Root cause. std::env::set_var mutates the process-wide environment. Tests run in the same process, so a set in test A is visible to test B running in parallel, even if test B never touched the variable. The Rust 2024 edition is making set_var unsafe for exactly this reason.
#[test]
fn formats_in_ascii() {
std::env::set_var("LANG", "C");
assert_eq!(format_message(), "error");
}
#[test]
fn formats_localized() {
// sometimes the previous test set LANG=C and won the race
std::env::set_var("LANG", "fr_FR.UTF-8");
assert_eq!(format_message(), "erreur");
}
Fix. Pass configuration through function arguments instead of environment variables wherever possible. When a test must mutate the env, run it serially with #[serial] and restore the original value in a guard so other tests are not affected.
fn format_message(lang: &str) -> &'static str {
match lang { "C" => "error", _ => "erreur" }
}
#[test]
fn formats_in_ascii() { assert_eq!(format_message("C"), "error"); }
#[test]
fn formats_localized() { assert_eq!(format_message("fr_FR.UTF-8"), "erreur"); }
With Mergify. Test Insights groups env-mutation failures by their assertion text. When several seemingly unrelated tests start failing with localization or path errors after a sibling sets an env var, the dashboard surfaces the upstream culprit.
Pattern 8
`cargo test` shell-level retries hiding real bugs
Symptom. Your CI is green. A user hits a race in production that your suite was supposed to catch.

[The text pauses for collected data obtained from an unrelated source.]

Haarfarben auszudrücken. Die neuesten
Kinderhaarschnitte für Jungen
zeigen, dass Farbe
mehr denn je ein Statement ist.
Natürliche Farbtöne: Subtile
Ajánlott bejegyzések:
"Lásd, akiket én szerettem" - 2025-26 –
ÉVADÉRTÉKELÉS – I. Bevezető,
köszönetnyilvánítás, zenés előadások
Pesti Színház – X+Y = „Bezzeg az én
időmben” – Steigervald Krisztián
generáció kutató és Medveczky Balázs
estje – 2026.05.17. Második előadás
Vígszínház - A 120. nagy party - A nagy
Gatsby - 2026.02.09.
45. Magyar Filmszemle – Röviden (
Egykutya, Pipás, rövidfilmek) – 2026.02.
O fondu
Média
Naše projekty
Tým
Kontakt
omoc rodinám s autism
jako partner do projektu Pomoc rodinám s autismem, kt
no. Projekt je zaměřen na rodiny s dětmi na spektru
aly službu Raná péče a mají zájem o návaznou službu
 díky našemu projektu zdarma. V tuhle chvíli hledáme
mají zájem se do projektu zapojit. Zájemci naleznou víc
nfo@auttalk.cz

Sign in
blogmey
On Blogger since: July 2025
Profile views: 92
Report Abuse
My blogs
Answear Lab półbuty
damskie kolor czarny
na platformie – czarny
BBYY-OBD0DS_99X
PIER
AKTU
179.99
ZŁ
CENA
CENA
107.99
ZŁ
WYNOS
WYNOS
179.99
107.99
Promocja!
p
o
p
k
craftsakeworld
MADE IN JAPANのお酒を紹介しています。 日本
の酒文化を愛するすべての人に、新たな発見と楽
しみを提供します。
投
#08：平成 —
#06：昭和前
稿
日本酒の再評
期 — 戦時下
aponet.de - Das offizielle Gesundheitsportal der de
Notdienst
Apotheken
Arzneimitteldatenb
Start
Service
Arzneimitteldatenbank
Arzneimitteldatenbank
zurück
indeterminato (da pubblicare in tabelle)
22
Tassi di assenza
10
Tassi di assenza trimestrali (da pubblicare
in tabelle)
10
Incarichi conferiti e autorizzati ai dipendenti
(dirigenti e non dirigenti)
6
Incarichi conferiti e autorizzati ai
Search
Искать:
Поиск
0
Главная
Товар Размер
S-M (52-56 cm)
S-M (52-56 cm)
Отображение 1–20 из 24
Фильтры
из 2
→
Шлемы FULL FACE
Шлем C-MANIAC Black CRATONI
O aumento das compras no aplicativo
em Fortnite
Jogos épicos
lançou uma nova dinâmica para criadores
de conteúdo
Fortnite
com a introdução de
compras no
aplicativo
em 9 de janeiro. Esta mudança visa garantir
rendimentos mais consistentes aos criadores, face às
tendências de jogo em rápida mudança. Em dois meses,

Root cause. Cargo itself does not have a retry flag, but it is common to wrap cargo test in a CI script that retries the entire suite on failure to "smooth out flakes". A real race that loses on attempt 1 and wins on attempt 2 gets reported as green. The bug is still there. The pipeline has decided not to look at it.
# CI script (please don't)
cargo test --workspace || cargo test --workspace || cargo test --workspace
Fix. Do not retry at the shell level. When a test is genuinely flaky, fix it. When the fix takes longer than a session, quarantine it instead. That keeps the signal visible without blocking the merge queue.
With Mergify. Test Insights reruns at the CI level with attempt-level result tracking. You see that a test passed on attempt 2 of 3, which is exactly the information shell-level retries throw away. Quarantine kicks in once the pattern is clear.